Address:Institute for Analysis and Scientific Computing
Vienna University of Technology
Wiedner Hauptstraße 8-10
A-1040 Wien, Austria
Telephone: +43 - 1 - 58801 - 10179
Fax: +43 - 1 - 58801 - 11599
Email: ilona.gucwa@asc.tuwien.ac.at
Advisor: Peter Szmolyan
Research: dynamical systems, geometric singular perturbation theory, applications
I became a WK-member in October 2007.
I'm interested in dynamical systems and their application to the natural and technical sciences. Many physical problems, particularly in chemical and biological systems, show dynamics in different time scales. My current research is focused on the simplest model of an autocatalytic process. Since the resulting equations gain their special structure from the presence of differing time scales, geometric singular perturbation theory can be applied to describe the dynamics of the autocatalator.
Master thesis:
Title: Symplectic analysis of a Whitham - type nonlinear dynamical system and its integrability.
Supervisor: A. K. Prykarpatski, Ph.D., D.Sc., Professor; AGH University of Science and Technology, Cracow 2007.
My Master's Thesis is devoted to the investigation of the bi-hamiltonicity and complete integrability of a non-local Whitham- type dynamical system on infinite dimensional differentiable manifold.
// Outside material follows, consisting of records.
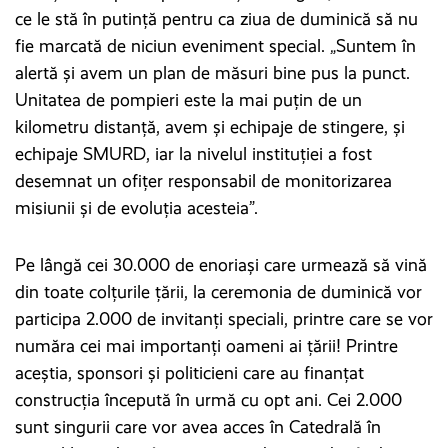
ce le stă în putinţă pentru ca ziua de duminică să nu
fie marcată de niciun eveniment special. „Suntem în
alertă şi avem un plan de măsuri bine pus la punct.
Unitatea de pompieri este la mai puţin de un
kilometru distanţă, avem şi echipaje de stingere, şi
echipaje SMURD, iar la nivelul instituţiei a fost
desemnat un ofiţer responsabil de monitorizarea
misiunii şi de evoluţia acesteia”.
Pe lângă cei 30.000 de enoriași care urmează să vină
din toate colțurile țării, la ceremonia de duminică vor
participa 2.000 de invitanţi speciali, printre care se vor
număra cei mai importanţi oameni ai ţării! Printre
aceştia, sponsori şi politicieni care au finanţat
construcţia începută în urmă cu opt ani. Cei 2.000
sunt singurii care vor avea acces în Catedrală în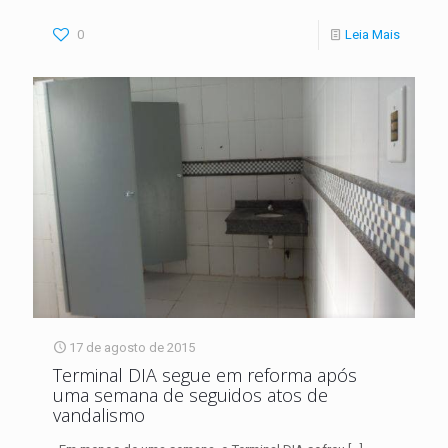
0
Leia Mais
17 de agosto de 2015
Terminal DIA segue em reforma após
uma semana de seguidos atos de
vandalismo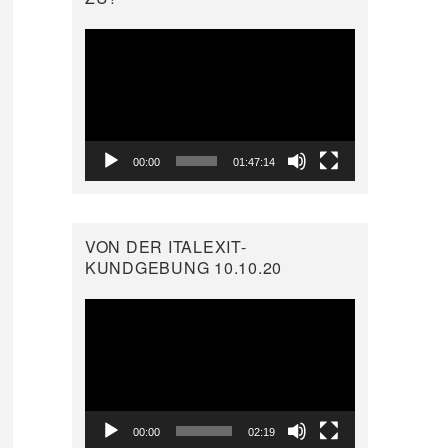
Video-
Player
00:00
01:47:14
VON DER ITALEXIT-
KUNDGEBUNG 10.10.20
Video-
Player
00:00
02:19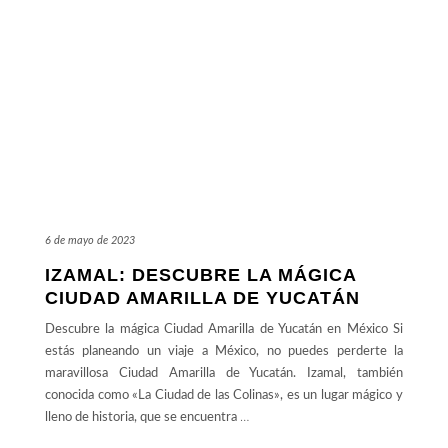
6 de mayo de 2023
IZAMAL: DESCUBRE LA MÁGICA
CIUDAD AMARILLA DE YUCATÁN
Descubre la mágica Ciudad Amarilla de Yucatán en México Si
estás planeando un viaje a México, no puedes perderte la
maravillosa Ciudad Amarilla de Yucatán. Izamal, también
conocida como «La Ciudad de las Colinas», es un lugar mágico y
lleno de historia, que se encuentra
…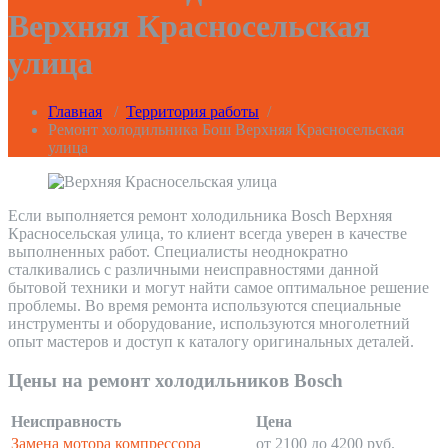
Верхняя Красносельская
улица
Главная
/
Территория работы
/
Ремонт холодильника Бош Верхняя Красносельская
улица
Если выполняется ремонт холодильника Bosch Верхняя
Красносельская улица, то клиент всегда уверен в качестве
выполненных работ. Специалисты неоднократно
сталкивались с различными неисправностями данной
бытовой техники и могут найти самое оптимальное решение
проблемы. Во время ремонта используются специальные
инструменты и оборудование, используются многолетний
опыт мастеров и доступ к каталогу оригинальных деталей.
Цены на ремонт холодильников Bosch
Неисправность
Цена
Замена мотора компрессора
от 2100 до 4200 руб.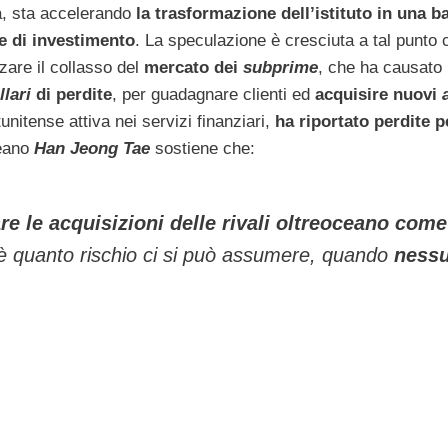
a, sta accelerando
la trasformazione dell’istituto in una b
e di investimento
. La speculazione è cresciuta a tal punto
zzare il collasso del
mercato dei
subprime
, che ha causato 
llari
di perdite
, per guadagnare clienti ed
acquisire nuovi
nitense attiva nei servizi finanziari,
ha riportato perdite p
reano
Han Jeong Tae
sostiene che:
e le acquisizioni delle rivali oltreoceano come
a è quanto rischio ci si può assumere, quando
ness
.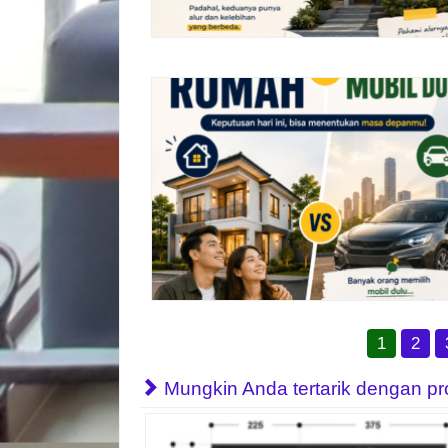
1
2
Mungkin Anda tertarik dengan prope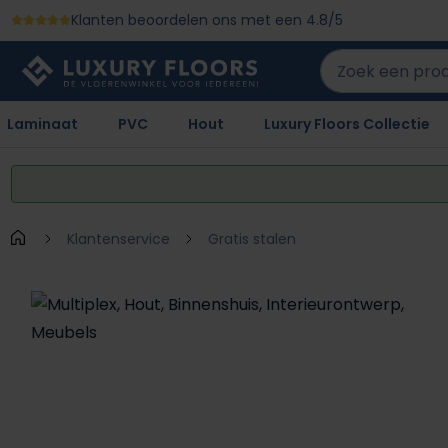
Klanten beoordelen ons met een 4.8/5
 naar de hoofdinhoud
Ga naar de zoekopdracht
Ga naar de hoofdnavigatie
Laminaat
PVC
Hout
Luxury Floors Collectie
Klantenservice
Gratis stalen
Based on the gradient type Lax equation ultimately related with our dynamical system, an infinite recurrent hierarchy of conserved dispersive functionals is constructed. Making use of some first smooth functional invariants with nontrivial dispersion, the finite dimensional reductions on the invariant subset of critical points of the corresponding Lagrangian functional is constructed via the classical Novikov-Bogoyavlensky approach. The related finite dimensional canonical Hamiltonian dynamical systems are constructed; their Liouville- Arnold integrability by quadratures is proved.